Without exception, all the Uber black-car drivers have their own business. They have fixed contracts with companies to drive employees/clients. Or, they have more personal relationships with rich executives, driving them to/from work on a daily basis. They just use Uber to fill in the gaps. They already in invest in the care and maintenance of the black car, and would be sitting around waiting anyway, so anything they earn from Uber is gravy on the top.

I always ask drivers if they derive 100% of their income from Uber/UberX, and (with the exception of the student) they've all said "no". The same is likely true for Lee. It's unlikely he was just sitting in his car staring out into space while waiting for the next pickup. It's more likely that he writing his next Vox piece, or researching his next Bitcoin/Anonymous book.

Some drivers do earn 100% of their incoming from Lyft/UberX -- right now. Drivers tell me of their friends who are only driving temporarily, while hunting for a new job. In other words, while they are working full time at UberX at the moment, it's only a few months out of the year while between other jobs. They've already invested in buying a car and insurance -- rather than these being difficult costs during a period of unemployment, they are benefits.

Leftists wanting to ban unregulated innovation focus on "wages", but that's nonsense. If wages were as bad as claimed, drivers wouldn't be doing it. If drivers had a better alternative, they'd be doing it. Indeed, as I mentioned above, that's what some were doing: driving while looking for better jobs. Thus, the argument that drivers don't earn enough wages is false on its face.

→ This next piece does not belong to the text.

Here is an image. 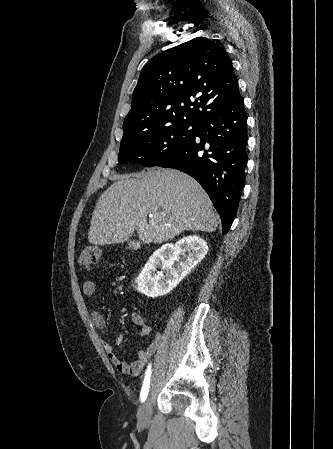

Instead, what's going on is that the "sharing" economy is really the "marginal" economy. You can't report on its as if it's a replacement for a full time job -- you have to report on it as it fits within other jobs or lifestyle. Great marginal wages may suck when compared against full time wages, but that completely misses the point of this innovation.

1 comment:

John Thacker said...

Actually, while I've seen that mistake a lot, I think his article is better than you've given him credit for. Though I definitely agree that some editor made all the pullquotes about the computed low hourly wage, he does stress that for most people this is a secondary job, a thing done occasionally, a way to fill time or make use of a car that they already own, to tide them over between jobs, or for people who really, really like occasional hours that they can set themselves instead of being set by a boss or company.

He emphasizes that all the drivers he talked to were extremely satisfied.

Compared to most articles on the subject, it's quite reasonable and balanced. After all, Uber and Lyft *do* mislead on the direct pay question (and yes, while they do so because people incorrectly focus on it too much, I don't think it's worth them misleading.)